Plasmodium vivax
causes the majority of malaria outside Africa, but is poorly understood at a cellular level partly due to technical difficulties in maintaining it in
in vitro
culture conditions. In the past decades, drug resistant
P. vivax
parasites have emerged, mainly in Southeast Asia, but while some molecular markers of resistance have been identified, none have so far been confirmed experimentally, which limits interpretation of the markers, and hence our ability to monitor and control the spread of resistance. Some of these potential markers have been identified through
P. vivax
genome-wide population genetic analyses, which highlighted genes under recent evolutionary selection in Southeast Asia, where chloroquine resistance is most prevalent. These genes could be involved in drug resistance, but no experimental proof currently exists to support this hypothesis. In this study, we used
Plasmodium knowlesi
, the most closely related species to
P. vivax
that can be cultured in human erythrocytes, as a model system to express
P. vivax
genes and test for their role in drug resistance. We adopted a strategy of episomal expression, and were able to express fourteen
P. vivax
genes, including two allelic variants of several hypothetical resistance genes. Their expression level and localisation were assessed, confirming cellular locations conjectured from orthologous species, and suggesting locations for several previously unlocalised proteins, including an apical location for PVX_101445. These findings establish
P. knowlesi
as a suitable model for
P. vivax
protein expression.

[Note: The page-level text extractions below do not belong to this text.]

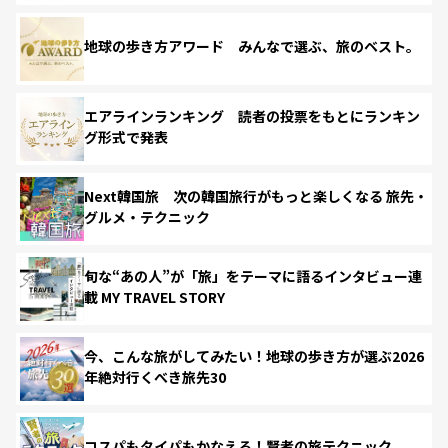
地球の歩き方アワード みんなで選ぶ、旅のベスト。
エアラインランキング 読者の投票をもとにランキン
グ形式で発表
Next韓国旅 次の韓国旅行がもっと楽しくなる 旅先・
グルメ・テクニック
旬な“あの人”が「旅」をテーマに語るインタビュー連
載 MY TRAVEL STORY
今、こんな旅がしてみたい！地球の歩き方が選ぶ2026
年絶対行くべき旅先30
コスパもタイパもかなえる！賢者の旅テクニック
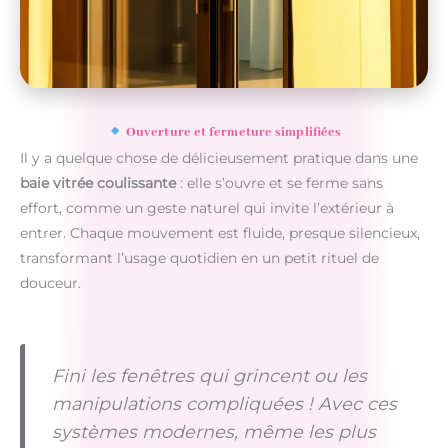
Ouverture et fermeture simplifiées
Il y a quelque chose de délicieusement pratique dans une
baie vitrée coulissante
: elle s’ouvre et se ferme sans
effort, comme un geste naturel qui invite l’extérieur à
entrer. Chaque mouvement est fluide, presque silencieux,
transformant l’usage quotidien en un petit rituel de
douceur.
Fini les fenêtres qui grincent ou les
manipulations compliquées ! Avec ces
systèmes modernes, même les plus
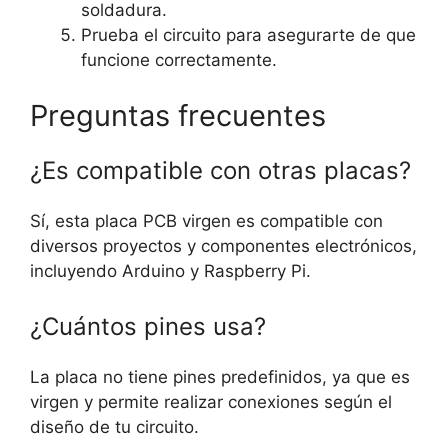
soldadura.
Prueba el circuito para asegurarte de que
funcione correctamente.
Preguntas frecuentes
¿Es compatible con otras placas?
Sí, esta placa PCB virgen es compatible con
diversos proyectos y componentes electrónicos,
incluyendo Arduino y Raspberry Pi.
¿Cuántos pines usa?
La placa no tiene pines predefinidos, ya que es
virgen y permite realizar conexiones según el
diseño de tu circuito.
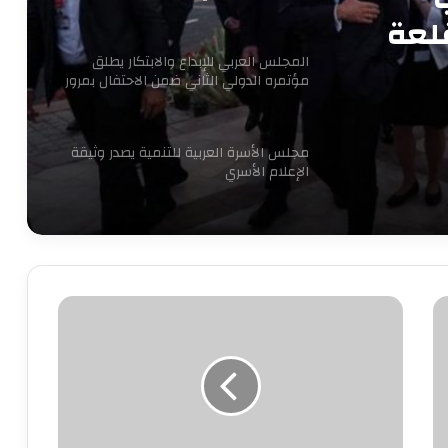
لعة
المجلس العربي للإبداع والابتكار يطلق
مؤتمره الدولي الثاني ضمن الاحتفال بمرور
16 عاما للتنمية المستدامة
مجلس الأسرة العربية للتنمية يصدر وثيقة
الإعلام الأسري
7 سبتمبر.. حفل توقيع ومناقشة كتاب
“قبل المأذون” للدكتورة آمال إبراهيم
اليوم..
الأهلى
نجاحات مستمره للمجموعه المصريه
يطرح
السويسريه
«استمارة
اختبارات
الناشئين»
ابو عقيل والحمزاوي يهنئان رافت السمان
على
بتوليه منصب وكيل تضامن الجيزه ويبحثان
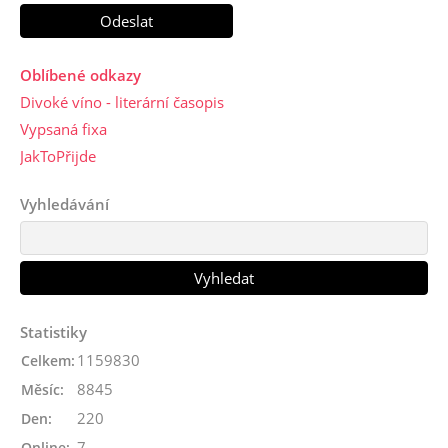
Oblíbené odkazy
Divoké víno - literární časopis
Vypsaná fixa
JakToPřijde
Vyhledávání
Statistiky
1159830
Celkem:
8845
Měsíc:
220
Den:
7
Online:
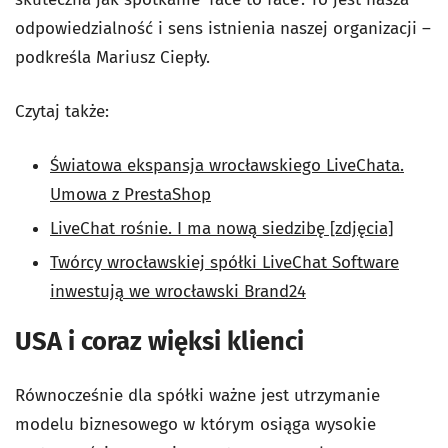
odpowiedzialność i sens istnienia naszej organizacji –
podkreśla Mariusz Ciepły.
Czytaj także:
Światowa ekspansja wrocławskiego LiveChata.
Umowa z PrestaShop
LiveChat rośnie. I ma nową siedzibę [zdjęcia]
Twórcy wrocławskiej spółki LiveChat Software
inwestują we wrocławski Brand24
USA i coraz więksi klienci
Równocześnie dla spółki ważne jest utrzymanie
modelu biznesowego w którym osiąga wysokie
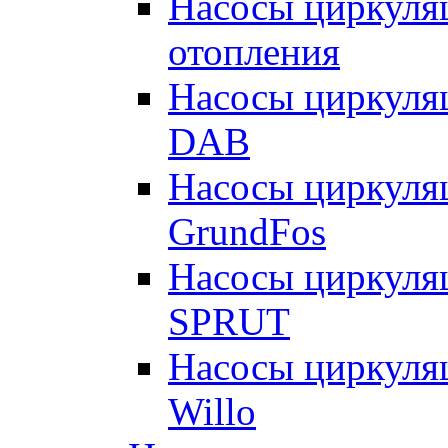
Насосы циркуляц
отопления
Насосы циркуля
DAB
Насосы циркуля
GrundFos
Насосы циркуля
SPRUT
Насосы циркуля
Willo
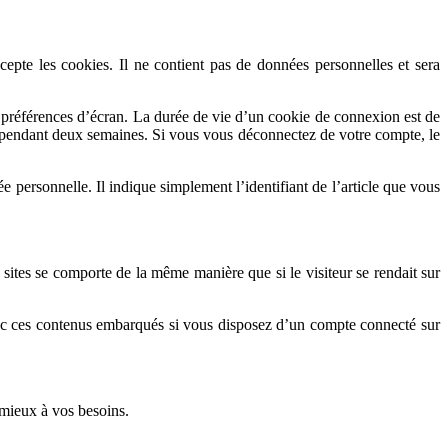
epte les cookies. Il ne contient pas de données personnelles et sera
préférences d’écran. La durée de vie d’un cookie de connexion est de
é pendant deux semaines. Si vous vous déconnectez de votre compte, le
personnelle. Il indique simplement l’identifiant de l’article que vous
 sites se comporte de la même manière que si le visiteur se rendait sur
 avec ces contenus embarqués si vous disposez d’un compte connecté sur
 mieux à vos besoins.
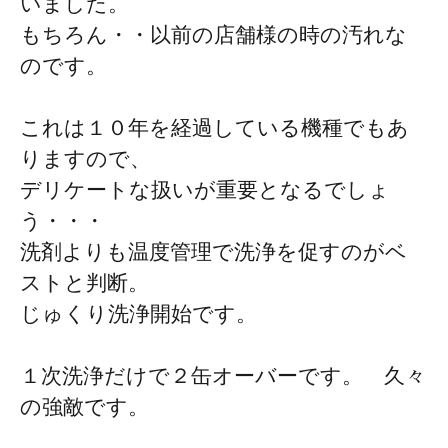
いました。
もちろん・・以前の店舗様の時の汚れな
のです。
これは１０年を経過している機種でもあ
りますので、
デリケートな扱いが重要となるでしょ
う・・・
洗剤よりも温度管理で洗浄を促すのがベ
ストと判断。
じゅくり洗浄開始です。
１次洗浄だけで２缶オーバーです。 久々
の強敵です。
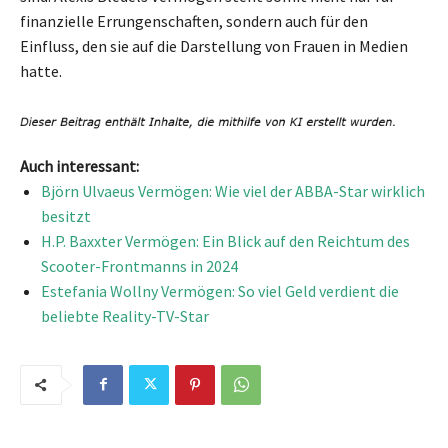
finanzielle Errungenschaften, sondern auch für den
Einfluss, den sie auf die Darstellung von Frauen in Medien
hatte.
Auch interessant:
Björn Ulvaeus Vermögen: Wie viel der ABBA-Star wirklich
besitzt
H.P. Baxxter Vermögen: Ein Blick auf den Reichtum des
Scooter-Frontmanns in 2024
Estefania Wollny Vermögen: So viel Geld verdient die
beliebte Reality-TV-Star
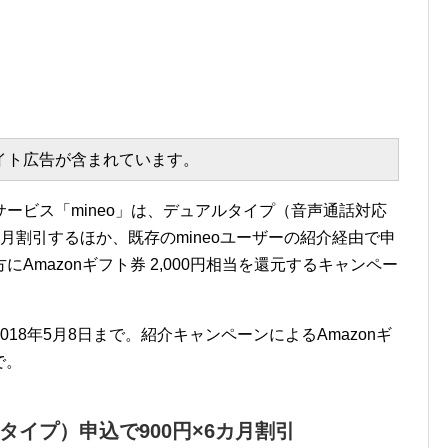
エイト広告が含まれています。
サービス「mineo」は、デュアルタイプ（音声通話対応
6カ月割引するほか、既存のmineoユーザーの紹介経由で申
Amazonギフト券 2,000円相当を還元するキャンペー
18年5月8日まで。紹介キャンペーンによるAmazonギ
で。
イプ）申込で900円×6カ月割引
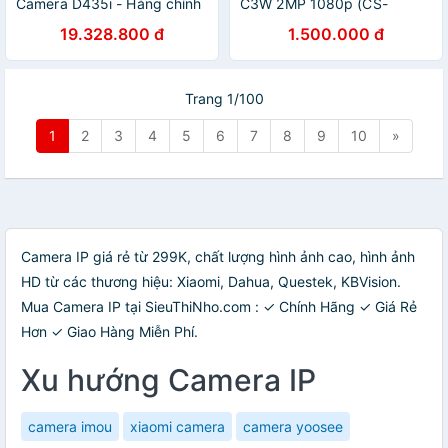
Camera D435i - Hàng chính
C3W 2MP 1080p (CS-
hãng
Cv310) Color Night Vision -
19.328.800 đ
1.500.000 đ
Phiên Bản Mới Hình Ảnh Có
Màu Ban Đêm - Hàng Chính
Hãng
Trang 1/100
1
2
3
4
5
6
7
8
9
10
»
Camera IP giá rẻ từ 299K, chất lượng hình ảnh cao, hình ảnh
HD từ các thương hiệu: Xiaomi, Dahua, Questek, KBVision.
Mua Camera IP tại SieuThiNho.com : ✓ Chính Hãng ✓ Giá Rẻ
Hơn ✓ Giao Hàng Miễn Phí.
Xu hướng Camera IP
camera imou
xiaomi camera
camera yoosee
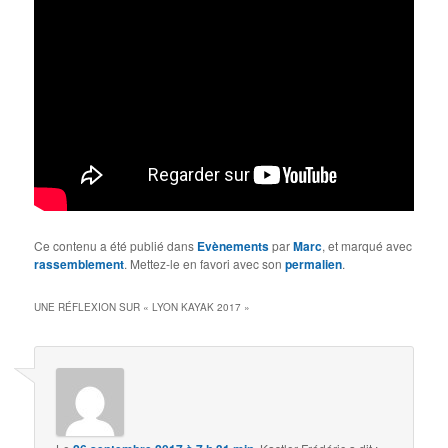
Ce contenu a été publié dans
Evènements
par
Marc
, et marqué avec
rassemblement
. Mettez-le en favori avec son
permalien
.
UNE RÉFLEXION SUR «
LYON KAYAK 2017
»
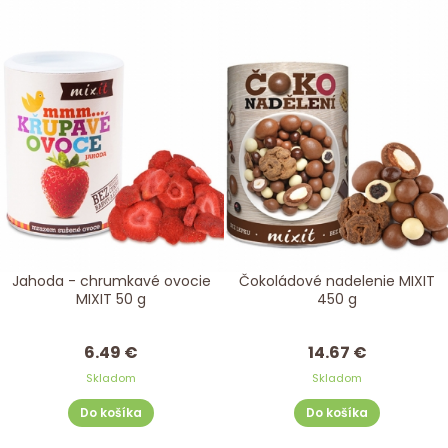
Jahoda - chrumkavé ovocie
Čokoládové nadelenie MIXIT
MIXIT 50 g
450 g
6.49 €
14.67 €
Skladom
Skladom
Do košíka
Do košíka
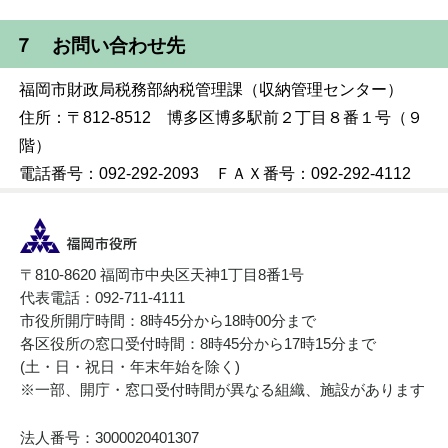
７ お問い合わせ先
福岡市財政局税務部納税管理課（収納管理センター）
住所：〒812-8512 博多区博多駅前２丁目８番１号（９
階）
電話番号：092-292-2093 ＦＡＸ番号：092-292-4112
〒810-8620 福岡市中央区天神1丁目8番1号
代表電話：092-711-4111
市役所開庁時間：8時45分から18時00分まで
各区役所の窓口受付時間：8時45分から17時15分まで
(土・日・祝日・年末年始を除く)
※一部、開庁・窓口受付時間が異なる組織、施設があります
法人番号：3000020401307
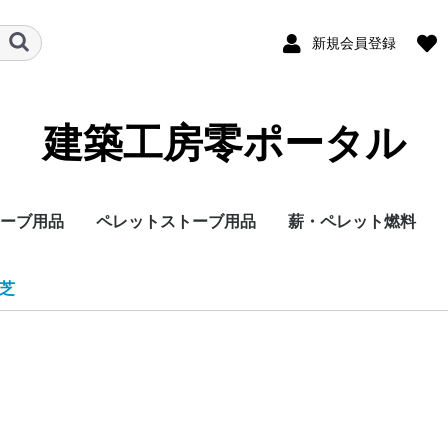
新規会員登録
建築工房零ポータル
ーブ用品
ペレットストーブ用品
薪・ペレット燃料
ー
メーカー
有機EL
4K液晶
8K液晶
サイズ
パナソニック
日立
富士通
三菱
6畳
8畳
10畳
12畳
14畳
18畳
20畳
23畳
26畳
29畳
メーカー
サイズ
パナソニック
シャープ
東芝
SONY
40V〜49V
50V〜59V
60V〜69V
70V〜79V
80V〜89V
芝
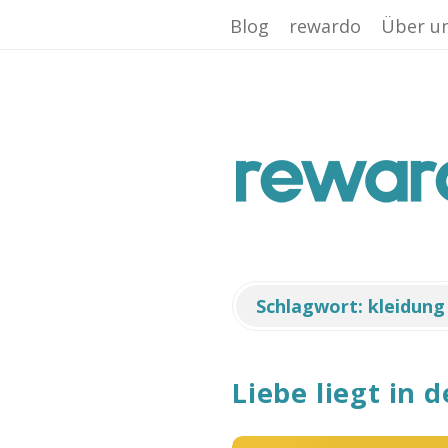
Facebook App ID is missing!
Blog
rewardo
Über u
r
e
w
a
Schlagwort:
kleidung
r
Liebe liegt in d
d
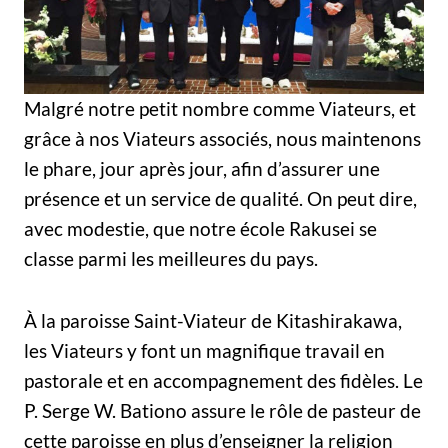
Malgré notre petit nombre comme Viateurs, et
grâce à nos Viateurs associés, nous maintenons
le phare, jour après jour, afin d’assurer une
présence et un service de qualité. On peut dire,
avec modestie, que notre école Rakusei se
classe parmi les meilleures du pays.
À la paroisse Saint-Viateur de Kitashirakawa,
les Viateurs y font un magnifique travail en
pastorale et en accompagnement des fidèles. Le
P. Serge W. Bationo assure le rôle de pasteur de
cette paroisse en plus d’enseigner la religion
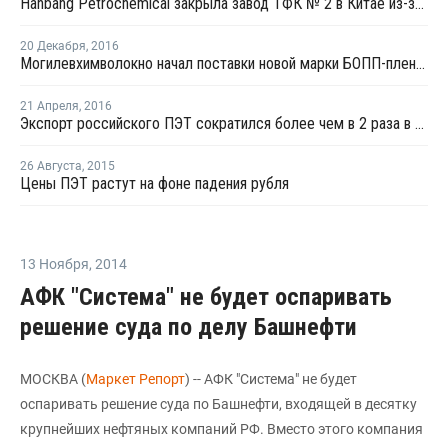
Hanbang Petrochemical закрыла завод ТФК № 2 в Китае из-за технических проблем
20 Декабря
,
2016
Могилевхимволокно начал поставки новой марки БОПП-пленки
21 Апреля
,
2016
Экспорт российского ПЭТ сократился более чем в 2 раза в первом квартале
26 Августа
,
2015
Цены ПЭТ растут на фоне падения рубля
13 Ноября
,
2014
АФК "Система" не будет оспаривать
решение суда по делу Башнефти
МОСКВА (
Маркет Репорт
) -- АФК "Система" не будет
оспаривать решение суда по Башнефти, входящей в десятку
крупнейших нефтяных компаний РФ. Вместо этого компания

We performed chloroquine and mefloquine drug assays, finding no significant differences in drug sensitivity: these results could be due to technical issues, or could indicate that these genes are not actually involved in drug resistance, despite being under positive selection pressure in Southeast Asia. These data confirm that
in vitro
P. knowlesi
is a useful tool for studying
P. vivax
biology. Its close evolutionary relationship to
P. vivax
, high transfection efficiency, and the availability of markers for colocalisation, all make it a powerful model system. Our study is the first of its kind using
P. knowlesi
to study unknown
P. vivax
proteins and investigate drug resistance mechanisms.